Blogging (either via your own blog or guest blogging): When I first started blogging in 2009 I mainly used my blog as a way to write about things that interested me – often related to travel, or geography teaching that I was doing at the time. It was more of a personal writing portal than a tool to raise the profile of what I was doing. However, blogging in academia is now quite common and it is a good way to disseminate what you are doing to a wider audience, and provides good practice in writing for different audiences too. My blog at present still hosts a lot of ‘non-academic’ related posts, but the new ‘exploring economic geography’ blog that will be launched properly soon should hopefully be more research focused. In terms of how to go about producing blog posts, first you might want to think about whether you want to host your own (it’s easy to set one up on wordpress) or if it’s possible to write a post on another blog (often there are departmental or research group blogs). Then there are alternatives such as guest blogging on places like Huffington Post, or writing a post for The Conversation (a kind of news platform that uses academic research).
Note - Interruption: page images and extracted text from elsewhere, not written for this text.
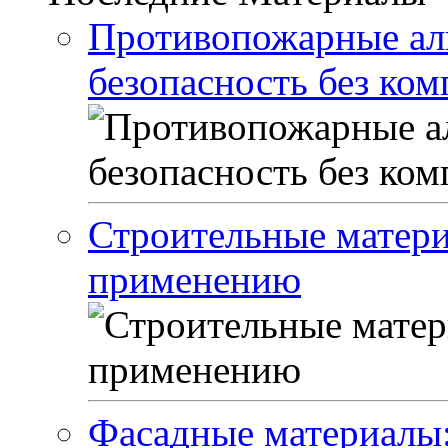
Противопожарные ал
безопасность без ко
Строительные матери
применению
Фасадные материалы: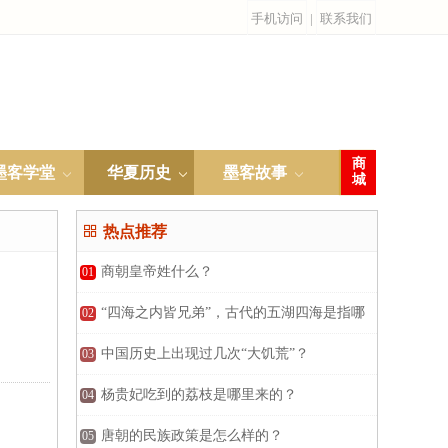
手机访问
|
联系我们
商
墨客学堂
华夏历史
墨客故事
城

热点推荐
商朝皇帝姓什么？
01
“四海之内皆兄弟”，古代的五湖四海是指哪
02
五湖，哪四海？
中国历史上出现过几次“大饥荒”？
03
杨贵妃吃到的荔枝是哪里来的？
04
唐朝的民族政策是怎么样的？
05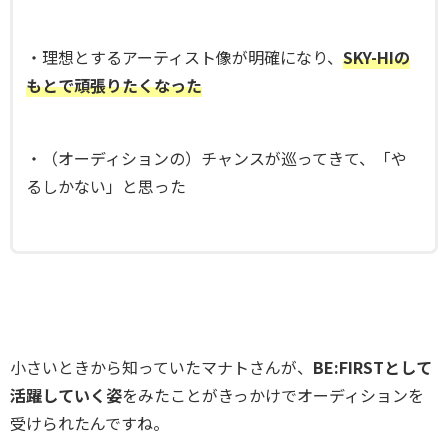
・理想とするアーティスト像が明確になり、
SKY-HIの
もとで頑張りたくなった
・（オーディションの）チャンスが巡ってきて、「や
るしかない」と思った
小さいときから知っていたマナトさんが、
BE:FIRSTとして
活躍していく姿
をみたことがきっかけでオーディションを
受けられたんですね。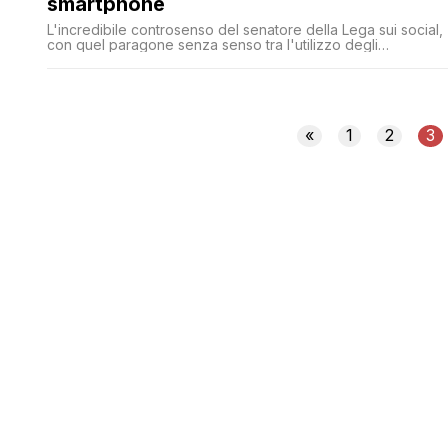
smartphone
L'incredibile controsenso del senatore della Lega sui social,
con quel paragone senza senso tra l'utilizzo degli
smartphone (male) e la preghiera (bene)
«
1
2
3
Research Gate and Academia.Edu: Social networking platforms where you have a profile displaying all your academic credentials, publications etc, and you can connect with other academics, take part in discussion forums. In some ways, they are a bit like facebook for academics.
Google Scholar citations: If you register for this you will be able to monitor your citations over time. It’s another way of boosting your rankings in google too. In terms of monitoring where your publications are being cited, this could be very useful.
Mendeley: A reference manager (much like endnote) but it also allows you to collaborate with others and has the benefit of online accessibility – http://www.mendeley.com/
There are a couple of really useful publications that are useful to read as a starting point for those wishing to engage with more social media.
- Research information network: Social Media Guide for Researchers
- London School of Economics: Using Twitter in university research, teaching and impact activities: A guide for academics and researchers
These are just some of the interesting ideas that were discussed at the Academia 2.0 event (I have more to write up but this blog post already far longer than I had originally intended – there will be another one soon). I would at this point like to thank the organisers and presenters for such a thought-provoking event which no doubt will have a long lasting impact on my research in the future.